The EU AI Act (Regulation (EU) 2024/1689) is the first comprehensive legal framework for artificial intelligence. It follows a risk-based approach: the higher the risk of an AI system, the stricter the obligations. For decision-makers, compliance and IT leadership, AI governance therefore becomes a mandatory task.

What is the AI Act?

The EU AI Act is a directly applicable EU regulation – it applies in all member states without national transposition. Its goal is to foster trustworthy AI while protecting fundamental rights, safety and health. Its scope is broad: it covers not only AI providers based in the EU but also companies from third countries, provided their AI systems are used in the EU or their output is used within the EU.

The four risk classes

The EU AI Act sorts AI systems into four classes – obligations rise with the risk:

  • Prohibited practices (unacceptable risk): Certain applications are banned in principle – such as social scoring by public authorities, manipulative techniques, exploitative assessment of vulnerable groups, untargeted scraping of facial images to build databases, and – with narrow exceptions – real-time remote biometric identification in public spaces.
  • High-risk AI: AI in sensitive areas such as critical infrastructure, education, employment and recruitment, credit scoring, law enforcement, or as a safety component of regulated products (e.g. medical devices). The most extensive obligations apply here.
  • Limited risk (transparency obligations): Systems with direct user contact – such as chatbots – or systems that generate content. Users must be able to recognise that they are interacting with an AI; AI-generated or manipulated content (deepfakes) must be labelled.
  • Minimal risk: The majority of today's applications (such as spam filters or AI in video games) face no specific obligations. Voluntary codes of conduct are encouraged.

What obligations apply per class?

For high-risk AI, the regulation requires in particular a risk management system across the entire lifecycle, requirements for data quality and data governance, technical documentation, automatic logging, transparency towards deployers, effective human oversight, and an appropriate level of accuracy, robustness and cybersecurity. Before being placed on the market, the system must undergo a conformity assessment, is registered, and carries a CE marking.
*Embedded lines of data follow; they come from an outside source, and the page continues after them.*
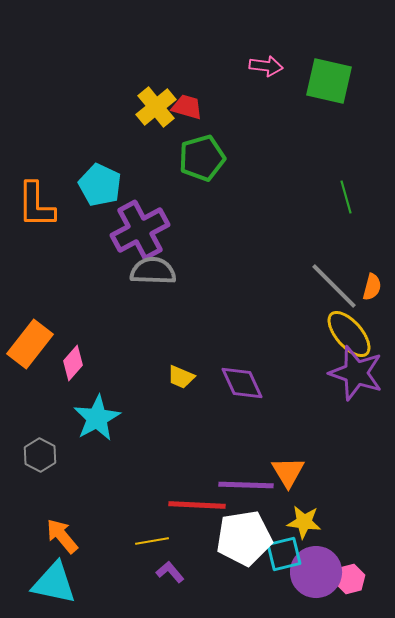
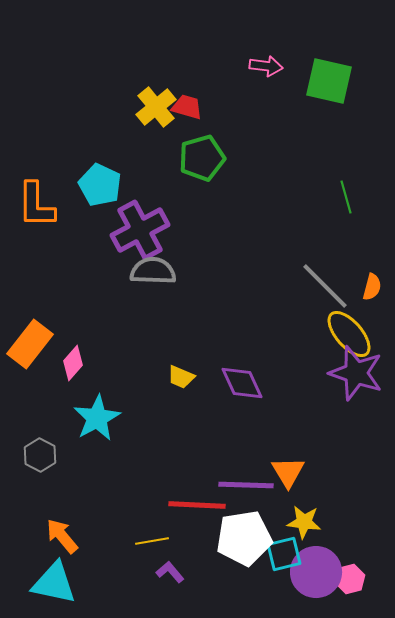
gray line: moved 9 px left
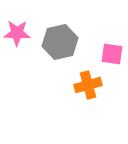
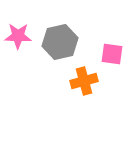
pink star: moved 1 px right, 3 px down
orange cross: moved 4 px left, 4 px up
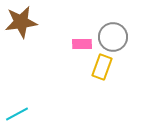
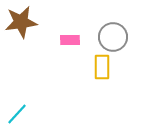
pink rectangle: moved 12 px left, 4 px up
yellow rectangle: rotated 20 degrees counterclockwise
cyan line: rotated 20 degrees counterclockwise
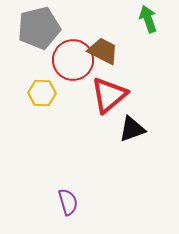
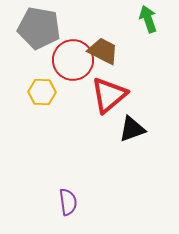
gray pentagon: rotated 24 degrees clockwise
yellow hexagon: moved 1 px up
purple semicircle: rotated 8 degrees clockwise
For limited risk, transparency and labelling obligations are central. General-purpose AI models (GPAI, such as large language models) have their own obligations: technical documentation, information on training content and copyright, and – for models with systemic risk – additional evaluation and reporting duties.

Provider or deployer – who is affected?

The EU AI Act distinguishes roles. Providers develop an AI system, or have it developed, and place it on the market under their own name – they carry the bulk of the obligations. Deployers use an AI system under their own authority; they too have duties, such as intended use, human oversight and informing affected individuals. Important: anyone who substantially modifies a purchased system or distributes it under their own name can themselves become a provider. Most companies are deployers first – but the roles should still be clarified deliberately.

Timeline and application phases (as of July 2026)

The EU AI Act entered into force on 1 August 2024 and applies in stages:

  • 2 February 2025: Prohibited practices and AI literacy obligations already apply.
  • 2 August 2025: Obligations for providers of GPAI models are in effect; the governance structure (including the EU AI Office) has taken up its work.
  • 2 August 2026: The transparency obligations under Article 50 and large parts of enforcement take effect.
  • High-risk AI: Originally scheduled for August 2026. Under the so-called Digital Omnibus, EU legislators reached political agreement in May 2026 on a postponement: high-risk systems under Annex III are set for 2 December 2027, and AI in regulated products (Annex I) for 2 August 2028.

Note: The Digital Omnibus postponement was politically agreed in mid-2026 but not yet finally published in the Official Journal. For legally binding deadlines, always rely on the official text – and plan with a buffer rather than counting on further delays.

Relation to information security and governance

Cybersecurity is explicitly anchored in the EU AI Act: high-risk AI must be robust against manipulation, data poisoning and attacks on the model. This places AI within the same governance framework as classic information security. Organisations that already run an ISMS have a head start – risk management, role concepts, documentation, supplier management and incident handling can be extended to AI systems. Interlocking with NIS2 and the GDPR also matters, so that obligations are not met twice or in contradiction.

The bridge to ISO 42001

ISO/IEC 42001 is the international standard for AI management systems (AIMS). It provides a structured framework to manage AI risks, roles and controls systematically – analogous to ISO 27001 for information security. A management system built on ISO 42001 is not an automatic proof of AI Act conformity, but it is a strong means of evidence: it shows regulators and customers that AI governance is organised in a traceable, auditable way rather than ad hoc.

First concrete steps

  1. Build an AI inventory: Which AI systems are developed, purchased or used – including "shadow AI" in business units?
  2. Clarify roles: Are you a provider or a deployer? Who owns AI governance at management level?
  3. Perform risk classification: Assign each system to a risk class and derive the obligations.
  4. Ensure AI literacy: Train your staff – an obligation that already applies.
  5. Anchor governance: Establish policies, approval processes and controls, ideally aligned with ISO 42001.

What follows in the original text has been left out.